M a r k e t N e w s

Tanzania eyes 2 million tourist arrivals by 2017

Posted on : Tuesday, 16th September 2014

 The number of tourists visiting the country is expected to double to 2 million by 2017, according to the Tanzania Tourist Board (TTB).

“We expect to reach 2 million tourist arrivals by 2017,” Reuters news agency quoted TTB acting managing director Devota Mdachi as saying at the weekend. “With more international airlines flying into Tanzania ... improved infrastructure, increased tourism investments and marketing, we can reach that target,” she said.

Tourist arrivals broke the 1 million-barrier for the first time in 2012 when the number of foreign visitors surged 24 per cent. The number rose 1.7 per cent in 2013 to 1.095 million, bringing in $1.85 billion (Sh3.15 trillion). Most of the visitors came from Britain, Germany, the United States and Italy.

A surge in visitors to Tanzania in the past two years has chipped away at Kenya’s dominance and boosted Tanzania’s ambitions to become a regional tourist hub. The steep increase in the number of tourists poses a direct challenge to regional rival Kenya where militant attacks have scared away visitors.

Tourist arrivals in Kenya slid last year to 1.5 million after an all-time high of 1.8 million in 2011. In the first quarter of 2014 the number of visitors dropped 4 per cent compared to 2013. A leading Kenyan hotel chain said the real figures were worse.

Frequent attacks by Somali militants have had a devastating effect on Kenya’s tourism industry, scaring away tourists, some of whom looked elsewhere for tropical beaches and wildlife safaris. Some Western tourists have found that due to their governments’ travel advisories about the security situation, their travel insurance does not cover them for the Kenyan coast.

Zanzibar has experienced sporadic security problems, with a series of bomb attacks over the past year, targeting mosques, churches and restaurants, and acid attacks on a Catholic priest and two British teenagers last year which were blamed on Islamist militants.

But one tour operator in Zanzibar said the archipelago had benefited from the fact that the problems were worse in Kenya. “A lot of tourists who have cancelled their trips to (the Kenyan port city of) Mombasa are now coming to Zanzibar and that’s something that’s good for the local tourism industry.”

The impact on Kenya’s woes on Tanzania has been mixed.

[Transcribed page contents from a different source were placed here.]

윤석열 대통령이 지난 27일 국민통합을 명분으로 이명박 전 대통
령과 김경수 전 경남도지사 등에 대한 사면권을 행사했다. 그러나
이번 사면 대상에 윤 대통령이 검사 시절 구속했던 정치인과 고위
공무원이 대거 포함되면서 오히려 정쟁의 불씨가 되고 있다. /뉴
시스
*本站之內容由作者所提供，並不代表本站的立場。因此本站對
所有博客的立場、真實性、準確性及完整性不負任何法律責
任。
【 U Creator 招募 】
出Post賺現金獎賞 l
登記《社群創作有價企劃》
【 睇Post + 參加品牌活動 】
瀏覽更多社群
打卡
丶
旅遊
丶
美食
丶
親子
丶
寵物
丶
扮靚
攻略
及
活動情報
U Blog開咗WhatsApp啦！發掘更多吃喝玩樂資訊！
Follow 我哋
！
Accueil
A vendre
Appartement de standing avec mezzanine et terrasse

While some operators say tourists are switching from Kenya to Tanzania, others say they are suffering due to the fact that Nairobi remains an air transit hub for the whole region.

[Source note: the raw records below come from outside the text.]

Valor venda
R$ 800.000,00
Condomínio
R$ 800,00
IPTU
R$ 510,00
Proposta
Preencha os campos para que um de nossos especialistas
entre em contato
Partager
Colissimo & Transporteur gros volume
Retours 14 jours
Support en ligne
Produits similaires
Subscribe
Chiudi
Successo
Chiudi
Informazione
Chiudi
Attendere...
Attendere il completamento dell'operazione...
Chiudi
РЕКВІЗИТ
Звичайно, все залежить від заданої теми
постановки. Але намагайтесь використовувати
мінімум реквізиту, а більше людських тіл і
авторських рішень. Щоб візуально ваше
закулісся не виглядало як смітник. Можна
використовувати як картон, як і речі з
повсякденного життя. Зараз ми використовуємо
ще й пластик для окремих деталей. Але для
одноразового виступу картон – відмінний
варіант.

“The Kenya security issues have impacted negatively on Tanzania ... as 30-40 per cent of tourists visiting Tanzania come through Kenya due to the fact that Kenya has more international carriers,”Reuters quoted Ms Lathifa Sykes, CEO of the Hotels Association of Tanzania (HAT), as saying.

She said Tanzania’s tourism industry had the potential for further growth over the coming years, but investments were stifled by a complex and unpredictable tax regime, limited tourism infrastructure and inadequate marketing and branding. Growth of 9 per cent a year since 2010 could be accelerated to 20 per cent a year if the government worked more closely with the private sector, Ms Sykes said.

Tourism employs about a third of Tanzania’s work force and contributed 13 per cent of its gross domestic product (GDP) in 2012, making it a vital industry for a nation of 45 million people that needs more jobs.

Like other African nations, tourist officials are now worried that fears about the spread of the Ebola virus, which has decimated tourism and other business in West Africa, could have knock on effects on the other side of the continent.

“The message that we’ve been putting across is that this disease (Ebola) has not entered Tanzania and so far we have not had any cancellations,” said Ms Mdachi, adding that airlines for now were saying their flights were still full.